Both of us, Wes and I, have always taken our parents’ marriage as role models for our own. We knew from early on how much our parents loved each other because we saw what a complete psycho our dad became when Mom had her first cancer, in 1985. He was aggressive then about treatment when hopes were slim. He pulled u-turns in the middle of the road if we left something at the house. And on trips to the grocery or the mall, he told us we could spend whatever we wanted.
Later, when our mom had recovered and our dad visited me in college, I walked in late at night when Dad was telling someone on the phone, “I miss you and I just can’t wait to see you.” I grabbed the phone from Dad and asked who was on the other line. “Glenn,” Mom said firmly. “Put Lloyd back on.”
Our mom often assumed a forbearing attitude toward Dad, which was a miracle by itself, since he did so many crazy things: flipped a sailboat just offshore from a wedding; took the kids on a Sunday drive through an epic ice storm, which ended with an overturned station wagon; or planned a camping trip in which his 10 year-old children carried all their gear in their arms rather than on their backs.
She was the only person in the family who kept a grip on what was normal, yet she defended the family’s craziness as if it were her own. I still remember sitting on the patio with her, poking fun at Dad, when she interrupted me to say, “You know, your father is a deeply honorable man.” After more than 40 years of marriage, she admired our father. Each saved the other from a much different life, and neither ever forgot it.
But we never realized how much love our mother had to give until we had children. I’d always thought the ideal strategy in life was to do as much on your own for as long as possible before having kids. It didn’t occur to me until recently how much that decision has actually cost. Seeing my one-year-old son, Toby, lean over to hoist a rock, Mom would yell “TOBY, PICK UP THAT ROCK!” And then turn to me to say, “Look! He already understands! What a genius!”

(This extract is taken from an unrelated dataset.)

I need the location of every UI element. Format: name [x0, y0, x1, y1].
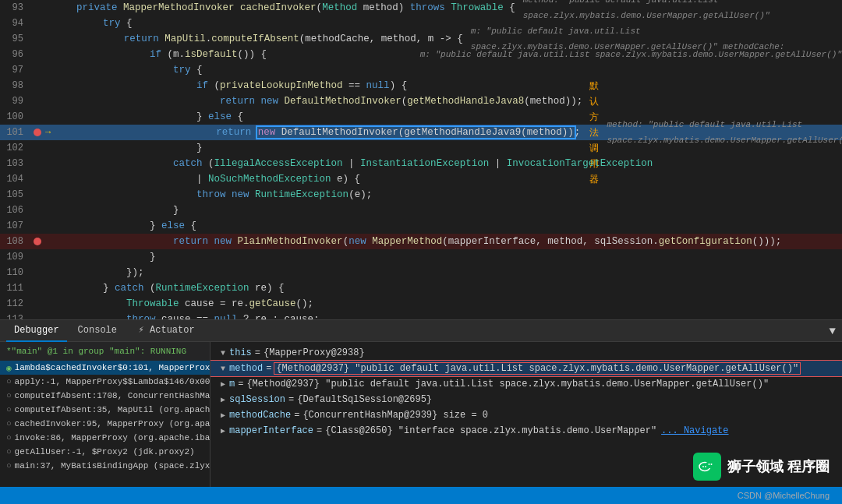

She was as fiercely protective of them as of us. When my niece, Sue, was in a new daycare that disciplined children by putting them outside – “like a dog,” as my mom said – Mom settled in to the playroom to watch over Sue. The daycare said our mom had to leave at some point, so she sat on a bench in sight of Sue for the rest of the day, knitting a blanket for another grandchild.
Even when Mom was very sick, she never tired of devising ways to delight our children. She told our 77-year-old dad to prance on all fours like a horse with one kid on his back; she made a train out of laundry baskets; she helped the kids frost their own cupcakes. And it all just seemed to fill our children up with joy, as wordless and abundant as sunshine. Wesley’s last conversation with our mom was about her determination to visit the grandchildren one more time, even though she couldn’t even get out of bed.
It has grieved us all that our own children – the oldest is five — won’t remember much of Mom. It grieved her too. Over the past year, Mom often asked people when their first memory was, listening intently for age 6 or 5 or 3. But my wife has convinced me that it’s the things you absorb before you can remember that make you the person you are. Our mom made a lot of people better.